Nous marchons sur la tête. C’est insupportable, dans un pays aussi avancé que le nôtre, de ne pas être en capacité de produire nous-mêmes et de constituer des stocks suffisants de produits de première nécessité qui sont stratégiques au plan national. Je ne veux pas me montrer excessif, mais reconnaissons une faillite du système économique mondial. On a cru qu’il suffisait de commercer avec la Chine, de faire du business. Non, tout ne va pas bien. C’est insupportable de devoir attendre le bon vouloir d’entreprises étrangères. Les masques, même si c’est plus cher, il faut pouvoir les produire dans notre pays. Nous devrions pouvoir modifier des modalités des marchés publics, revoir certains dispositifs et aller à l’encontre de l’UE qui a ouvert l‘économie comme des courants d’air. Certains vont sans doute dire qu’on ne connaîtra plus de pareil épisode avant 50 ans, mais on n’en sait rien. Le pire peut toujours se produire. La prévoyance nous impose de définir des secteurs stratégiques qui doivent être protégés par la loi.

Et des nationalisations? Lesquelles?

La question n’est pas la nationalisation, mais d’avoir sur notre territoire une capacité de production que nous pourrions réquisitionner, associer public et privé. On parle de masques, pas de construire une fusée pour Mars. La Wallonie a mis en place une plateforme pour voir si l'on peut avoir des productions de masques et de réactifs pour les tests de dépistage notamment. Mais ça ne se fait pas en un claquement de doigts.

Faut-il s’attendre à une nouvelle hausse du chômage?
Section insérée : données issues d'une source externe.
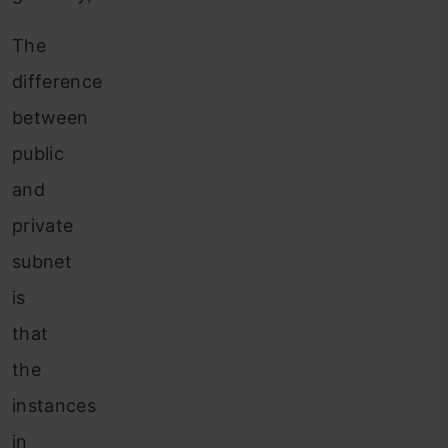
The
difference
between
public
and
private
subnet
is
that
the
instances
in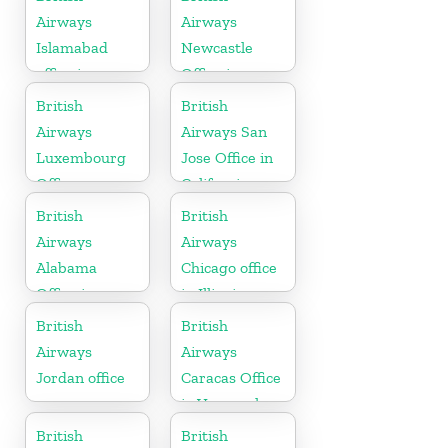
Airways
Airways
Islamabad
Newcastle
office in
Office in
Pakistan
United
British
British
Kingdom
Airways
Airways San
Luxembourg
Jose Office in
Office
California
British
British
Airways
Airways
Alabama
Chicago office
Office in
in Illinois
United States
British
British
Airways
Airways
Jordan office
Caracas Office
in Venezuela
British
British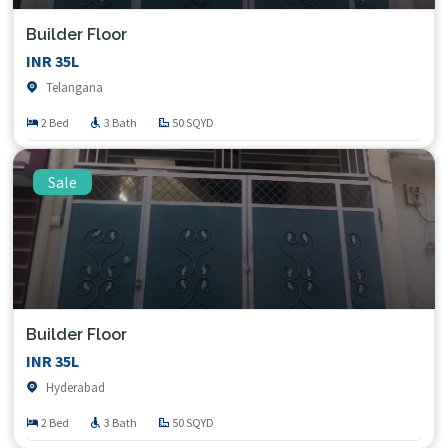
Builder Floor
INR 35L
Telangana
2 Bed
3 Bath
50 SQYD
Sale
Builder Floor
INR 35L
Hyderabad
2 Bed
3 Bath
50 SQYD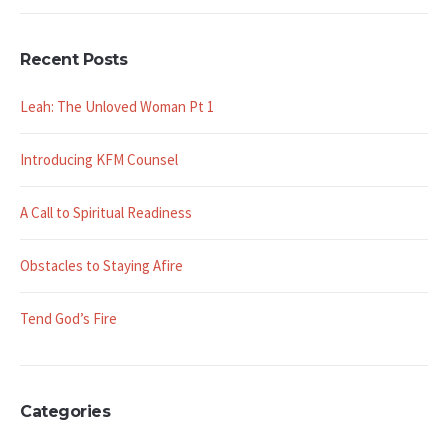
Recent Posts
Leah: The Unloved Woman Pt 1
Introducing KFM Counsel
A Call to Spiritual Readiness
Obstacles to Staying Afire
Tend God’s Fire
Categories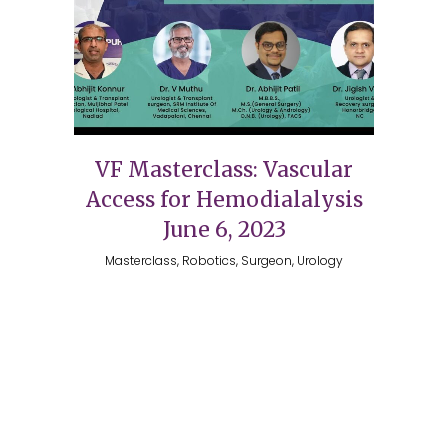
VF Masterclass: Vascular
Access for Hemodialalysis
June 6, 2023
Masterclass, Robotics, Surgeon, Urology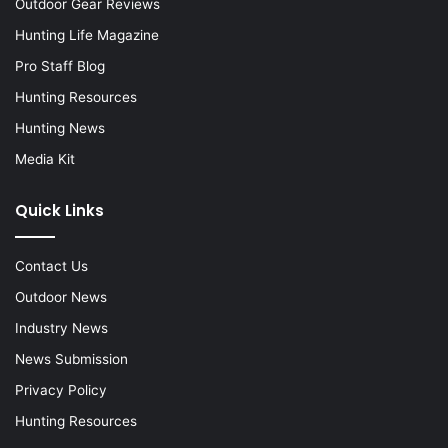
Outdoor Gear Reviews
Hunting Life Magazine
Pro Staff Blog
Hunting Resources
Hunting News
Media Kit
Quick Links
Contact Us
Outdoor News
Industry News
News Submission
Privacy Policy
Hunting Resources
"Il y aura une phase désastreuse sur le pan social et la relance ne va pas se faire du jour au lendemain."
Elio Di Rupo
Ministre-président wallon

Il y aura une phase désastreuse sur le plan social et la relance ne va pas se faire du jour au lendemain. Il y aura des fermetures d’activités. Les entreprises en bonne santé devraient avoir le soutien des banques et passer à travers, mais les entreprises qui tiraient déjà la langue, celles-ci, sont beaucoup plus en danger. Il y aura des dégâts.

Les propriétaires doivent faire un effort selon vous…

Si les propriétaires, en particulier les multipropriétaires et les sociétés immobilières, ne faisaient pas un geste, je trouverais que c’est un scandale. Il faut un moratoire, un report des loyers durant cette période tragique. Les baux commerciaux doivent être exécutés, d’accord mais quand le locataire ne peut plus commercer? J’en appelle à l’honneur. Nous faisons une analyse juridique au niveau wallon pour voir de quels leviers légaux l'on pourrait disposer.

Les fonctionnaires aussi devront faire un effort?

Nous allons tous devoir nous serrer la ceinture, ce sera difficile pour tout le monde.